Many thanks; the full path fixes it...

/home/nick/nanovna-saver/full_sweep

but

~/nanovna-saver/full_sweep

does not work.

A few suggestions on the user interface...

- how about removing the plots from the main window and having them open in separate re-sizable windows? That can be saved as .png files?

- how about then moving all the cal stuff onto the main window?

The above motivated to ease the pressure on screen space.

I find I have to run my 17 inch monitor at 1024 x 768 to be comfortable. Perhaps I should get a bigger monitor!

- how about save/load calibration opening "object picker" windows so you can select which cal you want to use from the file system rather than having to remember what you called them?

73
Nick
G3VNC

I can't see anything that tells me what the maximum input is before the device is destroyed.

Inputs appreciably outside power supply limits will be problematic.
ESD was most problematic for CMOS not internally protected.
50 Ohm bridge pretty much protects the active chips;
bridge resistors can of course be damaged
by exceeding power dissipation rating (V*V/R)

Wouldn't a diode introduce capacitance across Ch0 ?
Or inductive lead effects at VHF/UHF and ruin any measurements ?

Having variable amounts of built-in parasitic reactances,
each nanoVNA already needs "calibration".

One other thought.

During a discussion yesterday on this group, measurments were taken as to what the OUTPUT levels were from Ch0.

They were 200mv peak to peak IIRC.

As such, I think I'd want to assume that this would be the maximum level that any of the ports could handle and would want
to account for.

0.6v (600mv) for a basic diode to start clamping sounds a bit risky to me.
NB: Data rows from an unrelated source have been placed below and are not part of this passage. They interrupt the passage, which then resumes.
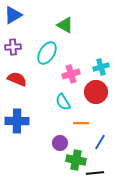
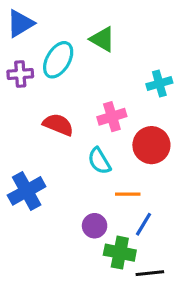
cyan ellipse: (47, 53) -> (58, 60), moved
cyan cross: (101, 67) -> (159, 83), moved
red semicircle: (17, 79) -> (58, 125), moved
blue cross: (17, 121) -> (27, 191), turned -30
blue line: (100, 142) -> (144, 224), moved

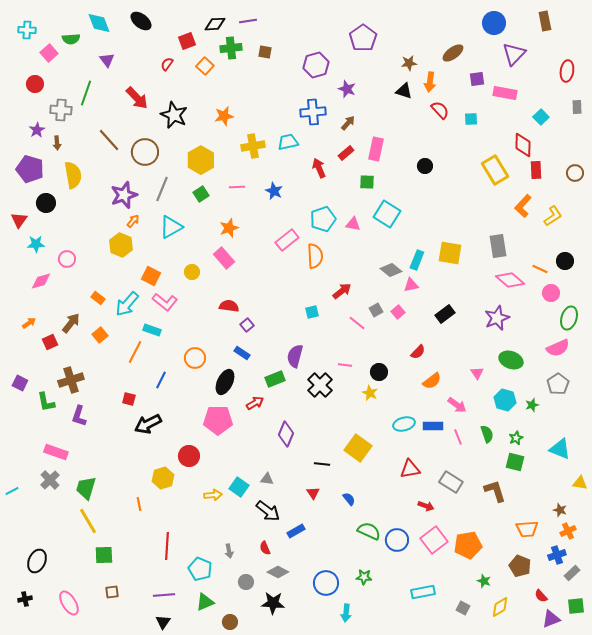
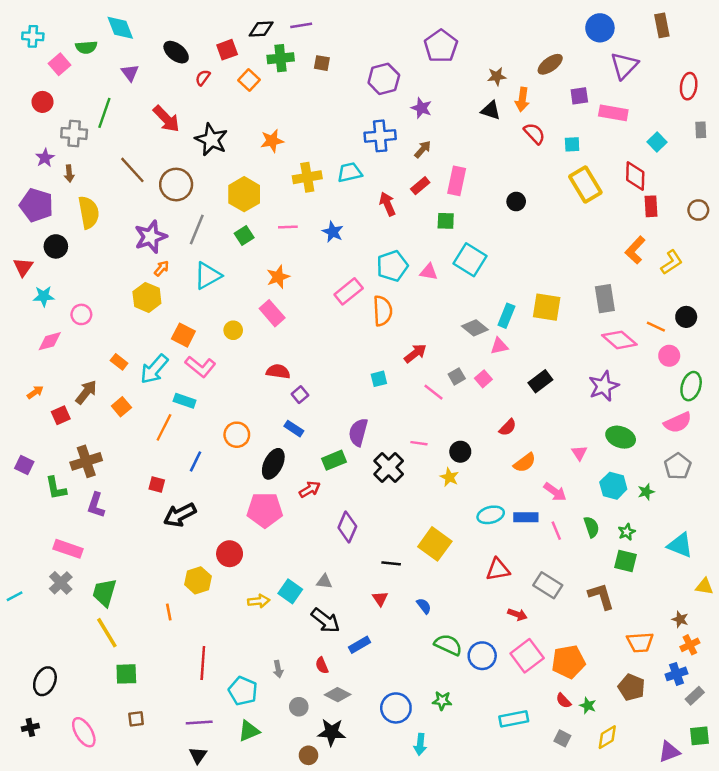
black ellipse: (141, 21) -> (176, 52), moved
yellow rectangle: (495, 170) -> (585, 185), moved
red semicircle: (541, 596) -> (564, 701), moved
brown circle: (230, 622) -> (308, 755), moved

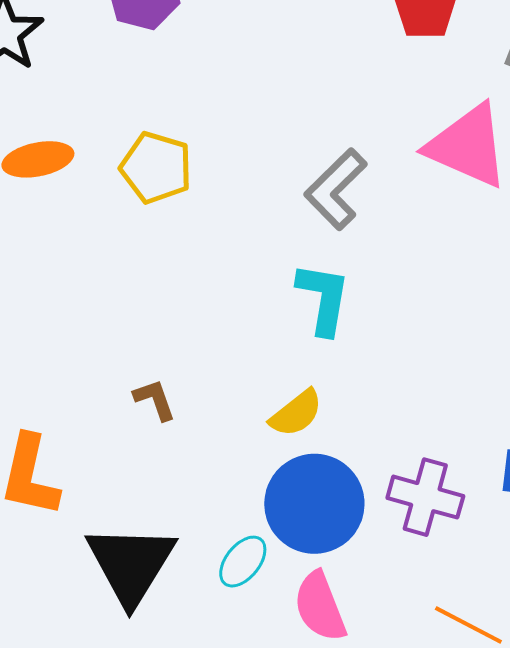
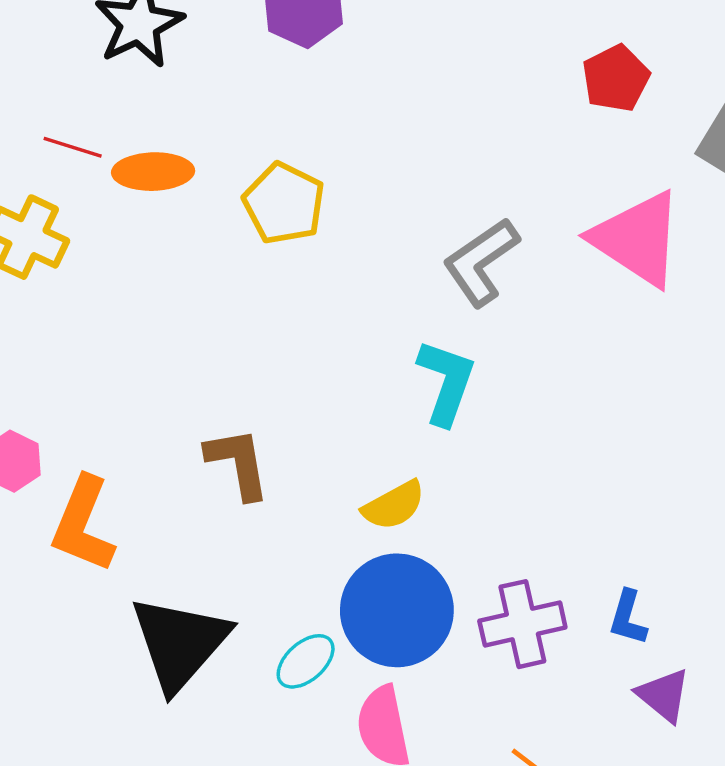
brown L-shape: (155, 400) -> (238, 463), size x1.5
purple cross: (425, 497) -> (522, 624), turned -38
If I'm missing something here then I'm willing to learn ;-)

73 de Andy

Thanks Erik.
I read the slides from the link but did not notice mention of another protection method that I've seen using zener diodes.
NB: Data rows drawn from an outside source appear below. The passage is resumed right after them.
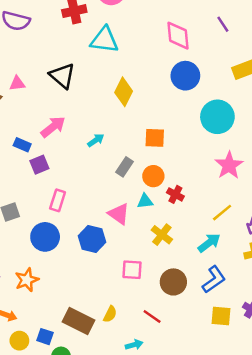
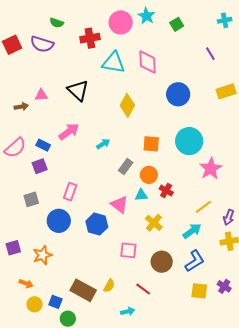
pink diamond: (178, 36) -> (147, 62), moved
cyan circle: (217, 117) -> (189, 141), moved
purple square: (39, 165) -> (40, 166), moved

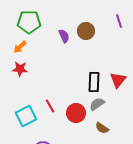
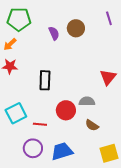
black rectangle: (94, 82) -> (45, 80), moved
gray semicircle: (97, 104) -> (87, 101), turned 35
red line: (50, 106) -> (40, 124), moved, turned -56

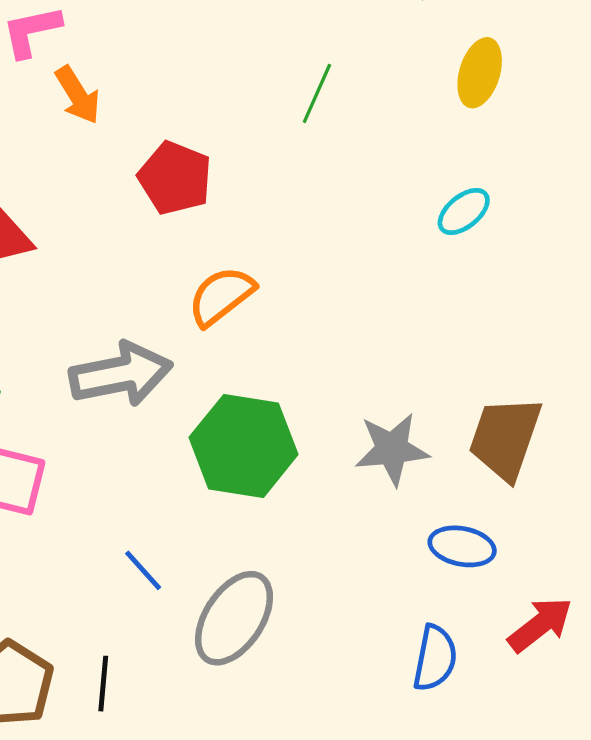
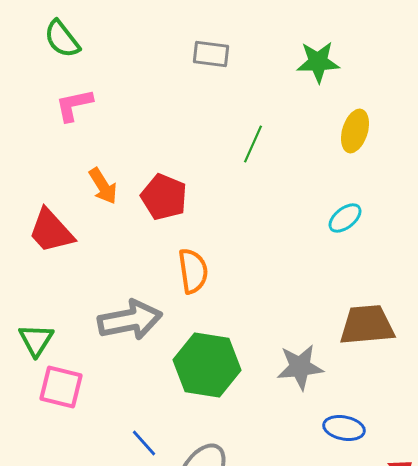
orange arrow: (78, 95) -> (103, 186), moved
orange semicircle: (221, 296) -> (193, 271), turned 120
brown trapezoid: (505, 438) -> (367, 325), moved, turned 66

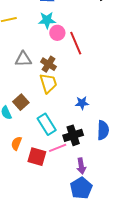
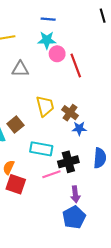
gray triangle: (23, 59) -> (20, 69), moved
brown cross: (49, 64) -> (70, 113), moved
cyan rectangle: (47, 124) -> (41, 149), turned -50
red square: (37, 157) -> (16, 184), moved

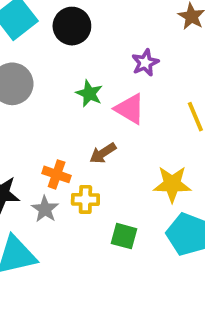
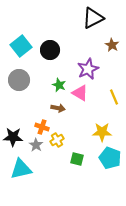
purple star: (145, 63) -> (88, 69), size x1.5
brown arrow: (103, 153) -> (58, 108), moved, turned -136
yellow cross: (85, 199) -> (57, 140), turned -32

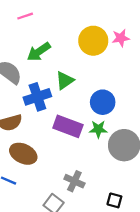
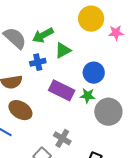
pink star: (121, 38) -> (116, 33), moved
green arrow: (39, 52) -> (43, 35), moved
blue cross: (37, 97) -> (38, 62), size x0.7

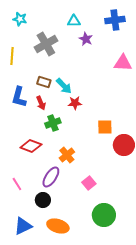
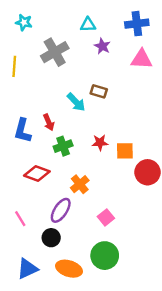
pink triangle: (123, 63) -> (142, 59), moved
brown rectangle: (44, 82) -> (99, 91), moved
blue L-shape: (19, 97) -> (23, 131), moved
red star: (75, 103) -> (100, 143), moved
green circle: (104, 215) -> (105, 256), moved

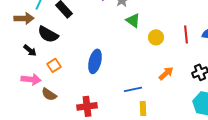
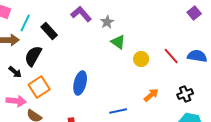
black semicircle: (48, 34) -> (33, 56), turned 90
red line: (186, 34) -> (171, 56), turned -36
orange square: (54, 65) -> (39, 87), size x1.5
Referring to the attached image, drawing A is mentioned in the slides.
However, I have also seen the use of back-to-back zener diodes in series as shown in drawing B that I think would provide a higher input range.
Lastly, I wonder how the use of a two-color LED as in drawing C would work, with its higher forward voltage. (and visual indication?)

The original aim of the diode protection was to limit input voltage to 0.6V at the radio's sensitive front-end.
The VNA uses a resistance bridge - how much signal can it tolerate before physical damage or actually modifying what you're trying to measure?

You could use something like a ESD0P4RFL. Will need some space on the board. And it's quite small, but very low capacitance.